**TASK INSTRUCTIONS:** Report all lines below with the word "Basics".
>>>
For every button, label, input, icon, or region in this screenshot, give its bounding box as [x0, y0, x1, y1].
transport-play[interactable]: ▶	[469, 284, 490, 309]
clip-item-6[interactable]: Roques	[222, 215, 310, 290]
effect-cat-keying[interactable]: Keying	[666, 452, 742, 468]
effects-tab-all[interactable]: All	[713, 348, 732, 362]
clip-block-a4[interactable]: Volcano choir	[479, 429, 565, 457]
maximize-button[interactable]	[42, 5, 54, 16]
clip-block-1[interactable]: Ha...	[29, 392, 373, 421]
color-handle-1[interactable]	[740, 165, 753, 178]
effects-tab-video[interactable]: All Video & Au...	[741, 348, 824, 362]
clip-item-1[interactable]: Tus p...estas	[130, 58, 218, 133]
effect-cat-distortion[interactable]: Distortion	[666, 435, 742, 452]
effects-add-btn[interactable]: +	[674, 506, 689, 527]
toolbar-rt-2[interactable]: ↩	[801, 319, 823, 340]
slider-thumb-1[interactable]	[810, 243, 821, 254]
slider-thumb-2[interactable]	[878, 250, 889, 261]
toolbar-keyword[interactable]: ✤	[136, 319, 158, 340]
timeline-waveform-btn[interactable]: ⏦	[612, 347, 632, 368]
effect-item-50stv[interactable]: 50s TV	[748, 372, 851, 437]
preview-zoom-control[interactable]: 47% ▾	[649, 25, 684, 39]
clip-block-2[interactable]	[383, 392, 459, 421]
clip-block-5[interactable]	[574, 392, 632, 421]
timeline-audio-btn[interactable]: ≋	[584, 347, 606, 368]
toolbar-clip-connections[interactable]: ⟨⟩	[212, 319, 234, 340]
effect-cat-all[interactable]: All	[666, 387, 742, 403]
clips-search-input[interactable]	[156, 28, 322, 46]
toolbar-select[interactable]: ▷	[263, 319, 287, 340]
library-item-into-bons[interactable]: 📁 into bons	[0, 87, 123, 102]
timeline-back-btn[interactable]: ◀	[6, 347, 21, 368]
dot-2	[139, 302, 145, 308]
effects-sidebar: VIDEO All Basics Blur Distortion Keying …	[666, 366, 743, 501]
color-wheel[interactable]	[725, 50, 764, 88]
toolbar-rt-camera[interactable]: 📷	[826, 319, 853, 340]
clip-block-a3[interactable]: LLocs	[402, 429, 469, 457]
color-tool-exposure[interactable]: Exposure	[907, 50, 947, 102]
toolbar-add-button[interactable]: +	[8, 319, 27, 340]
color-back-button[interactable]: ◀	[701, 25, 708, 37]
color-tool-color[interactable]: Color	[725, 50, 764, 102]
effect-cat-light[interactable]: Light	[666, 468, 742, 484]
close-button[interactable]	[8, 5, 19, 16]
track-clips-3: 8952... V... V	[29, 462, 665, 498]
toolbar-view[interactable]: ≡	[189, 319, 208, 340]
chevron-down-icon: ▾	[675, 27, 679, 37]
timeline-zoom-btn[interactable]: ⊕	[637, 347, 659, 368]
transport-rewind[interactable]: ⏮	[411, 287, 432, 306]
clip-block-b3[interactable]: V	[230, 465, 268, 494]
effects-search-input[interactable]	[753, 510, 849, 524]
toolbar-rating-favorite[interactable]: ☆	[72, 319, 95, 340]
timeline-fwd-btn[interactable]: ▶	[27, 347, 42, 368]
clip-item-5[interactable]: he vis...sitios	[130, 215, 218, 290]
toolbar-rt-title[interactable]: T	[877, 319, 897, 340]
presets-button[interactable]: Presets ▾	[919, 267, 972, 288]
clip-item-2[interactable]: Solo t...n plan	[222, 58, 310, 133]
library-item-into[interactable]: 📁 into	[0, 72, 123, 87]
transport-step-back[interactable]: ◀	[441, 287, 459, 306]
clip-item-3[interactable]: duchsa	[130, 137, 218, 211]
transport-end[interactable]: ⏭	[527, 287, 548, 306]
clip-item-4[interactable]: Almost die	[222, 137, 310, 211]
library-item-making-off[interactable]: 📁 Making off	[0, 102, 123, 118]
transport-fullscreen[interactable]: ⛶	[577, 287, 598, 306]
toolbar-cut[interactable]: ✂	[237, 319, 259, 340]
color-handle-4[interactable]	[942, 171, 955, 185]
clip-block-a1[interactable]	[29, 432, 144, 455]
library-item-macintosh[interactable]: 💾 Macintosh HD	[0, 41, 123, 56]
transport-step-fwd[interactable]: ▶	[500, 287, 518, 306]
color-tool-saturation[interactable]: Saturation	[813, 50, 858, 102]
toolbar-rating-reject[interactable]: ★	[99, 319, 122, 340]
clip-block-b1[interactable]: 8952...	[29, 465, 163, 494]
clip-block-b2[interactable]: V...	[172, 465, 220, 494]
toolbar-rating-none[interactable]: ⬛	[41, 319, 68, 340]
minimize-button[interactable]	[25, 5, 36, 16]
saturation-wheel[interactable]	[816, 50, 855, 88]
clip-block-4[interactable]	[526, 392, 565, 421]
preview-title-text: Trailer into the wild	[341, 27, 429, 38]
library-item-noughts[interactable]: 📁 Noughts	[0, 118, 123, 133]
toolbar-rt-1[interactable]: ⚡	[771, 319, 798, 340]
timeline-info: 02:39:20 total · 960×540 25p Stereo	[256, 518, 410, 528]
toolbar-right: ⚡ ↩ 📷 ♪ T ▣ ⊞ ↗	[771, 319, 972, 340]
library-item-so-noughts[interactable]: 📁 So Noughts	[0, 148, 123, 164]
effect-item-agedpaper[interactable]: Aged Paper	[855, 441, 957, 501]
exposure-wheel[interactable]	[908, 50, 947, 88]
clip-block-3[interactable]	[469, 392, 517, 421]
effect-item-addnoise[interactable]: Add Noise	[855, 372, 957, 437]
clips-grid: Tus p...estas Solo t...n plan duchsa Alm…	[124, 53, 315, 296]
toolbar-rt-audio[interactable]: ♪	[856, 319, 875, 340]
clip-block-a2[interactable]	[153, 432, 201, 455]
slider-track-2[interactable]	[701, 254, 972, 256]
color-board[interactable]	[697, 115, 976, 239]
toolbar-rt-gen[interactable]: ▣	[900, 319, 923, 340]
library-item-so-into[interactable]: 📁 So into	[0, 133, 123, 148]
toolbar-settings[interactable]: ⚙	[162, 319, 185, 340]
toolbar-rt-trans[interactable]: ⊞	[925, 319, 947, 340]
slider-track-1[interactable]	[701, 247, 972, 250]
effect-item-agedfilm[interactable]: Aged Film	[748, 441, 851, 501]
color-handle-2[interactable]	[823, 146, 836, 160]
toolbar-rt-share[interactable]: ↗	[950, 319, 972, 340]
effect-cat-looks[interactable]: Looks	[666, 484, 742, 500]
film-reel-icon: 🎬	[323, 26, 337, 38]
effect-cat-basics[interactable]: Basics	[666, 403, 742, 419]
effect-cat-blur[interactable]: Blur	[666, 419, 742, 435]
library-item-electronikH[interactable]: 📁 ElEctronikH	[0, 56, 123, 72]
<<<
**SOLVED PROBLEM:**
effects-sidebar: VIDEO All Basics Blur Distortion Keying …	[666, 366, 743, 501]
effect-cat-basics[interactable]: Basics	[666, 403, 742, 419]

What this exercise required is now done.